_The problem_
Below are several entries. Transcribe exactly those lines that fall from the one with "water on Zelenskyy’s Patriot plea" through the one with "outside EU with loan from bloc", end lines included.

START Data excerpts

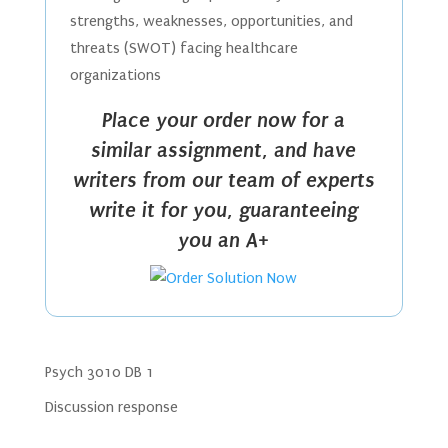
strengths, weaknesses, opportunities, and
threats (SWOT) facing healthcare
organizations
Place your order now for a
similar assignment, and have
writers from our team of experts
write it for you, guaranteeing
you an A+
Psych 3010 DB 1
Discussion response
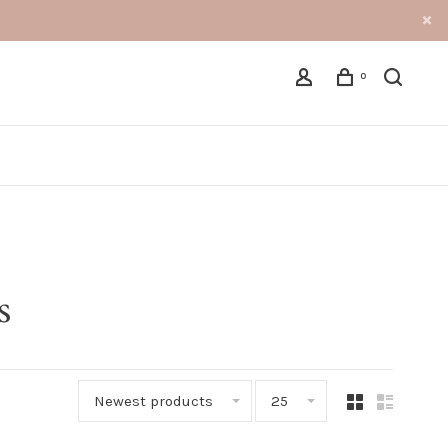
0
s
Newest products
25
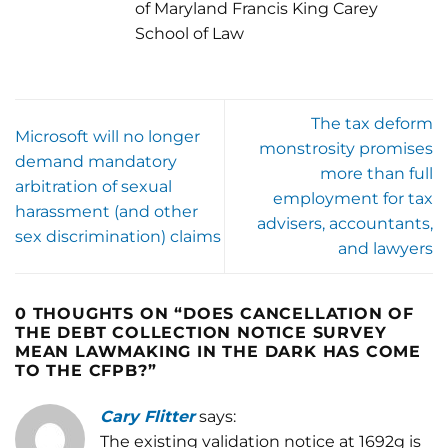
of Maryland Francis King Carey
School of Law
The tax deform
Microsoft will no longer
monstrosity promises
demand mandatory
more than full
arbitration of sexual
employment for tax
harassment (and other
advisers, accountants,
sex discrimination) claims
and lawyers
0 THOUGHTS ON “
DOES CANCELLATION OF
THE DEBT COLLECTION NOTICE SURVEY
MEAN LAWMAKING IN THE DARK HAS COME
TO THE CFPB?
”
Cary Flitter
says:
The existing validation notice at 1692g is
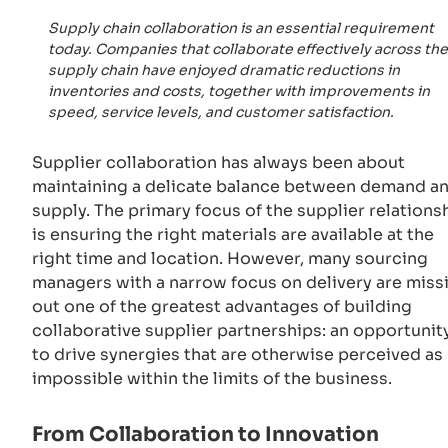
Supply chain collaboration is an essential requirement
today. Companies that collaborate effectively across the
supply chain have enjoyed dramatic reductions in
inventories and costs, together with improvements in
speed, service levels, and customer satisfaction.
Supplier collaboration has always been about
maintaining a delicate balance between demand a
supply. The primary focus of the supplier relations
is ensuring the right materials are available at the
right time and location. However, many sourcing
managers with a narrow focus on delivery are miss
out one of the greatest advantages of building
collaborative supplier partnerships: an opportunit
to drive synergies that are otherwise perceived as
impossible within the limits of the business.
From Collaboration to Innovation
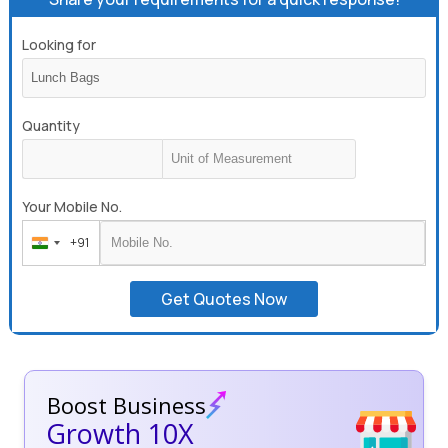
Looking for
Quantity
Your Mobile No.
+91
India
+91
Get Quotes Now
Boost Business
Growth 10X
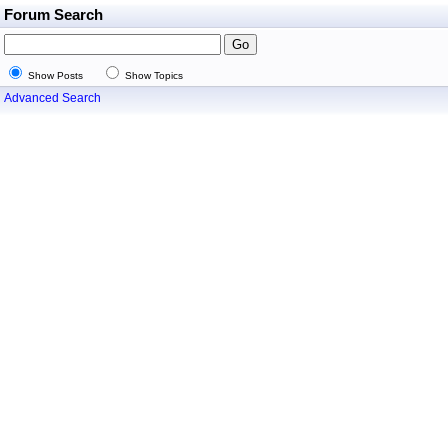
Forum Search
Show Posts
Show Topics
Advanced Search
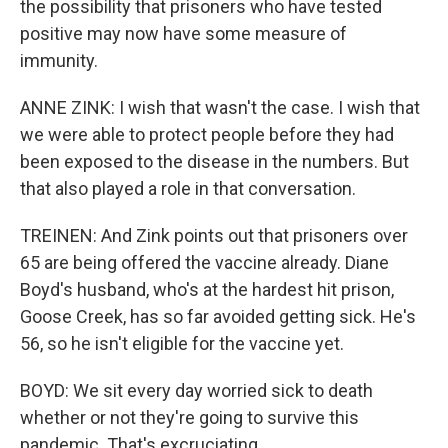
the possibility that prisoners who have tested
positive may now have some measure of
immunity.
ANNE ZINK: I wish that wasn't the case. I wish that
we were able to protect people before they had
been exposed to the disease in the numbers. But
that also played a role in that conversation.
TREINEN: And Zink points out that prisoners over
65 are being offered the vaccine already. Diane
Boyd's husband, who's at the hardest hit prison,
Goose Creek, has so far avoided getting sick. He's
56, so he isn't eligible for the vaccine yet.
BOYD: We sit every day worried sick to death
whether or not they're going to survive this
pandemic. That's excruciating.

END Data excerpts
START Data excerpts

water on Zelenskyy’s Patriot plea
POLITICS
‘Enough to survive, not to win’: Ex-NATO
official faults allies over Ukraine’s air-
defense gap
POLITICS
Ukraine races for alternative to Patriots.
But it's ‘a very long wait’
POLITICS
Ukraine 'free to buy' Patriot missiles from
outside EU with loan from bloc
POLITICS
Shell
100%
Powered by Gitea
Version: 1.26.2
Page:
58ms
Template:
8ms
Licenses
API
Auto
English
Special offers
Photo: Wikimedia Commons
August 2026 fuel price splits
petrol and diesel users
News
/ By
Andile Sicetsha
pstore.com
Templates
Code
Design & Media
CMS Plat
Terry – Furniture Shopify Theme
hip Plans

END Data excerpts

_Result for this exercise_
water on Zelenskyy’s Patriot plea
POLITICS
‘Enough to survive, not to win’: Ex-NATO
official faults allies over Ukraine’s air-
defense gap
POLITICS
Ukraine races for alternative to Patriots.
But it's ‘a very long wait’
POLITICS
Ukraine 'free to buy' Patriot missiles from
outside EU with loan from bloc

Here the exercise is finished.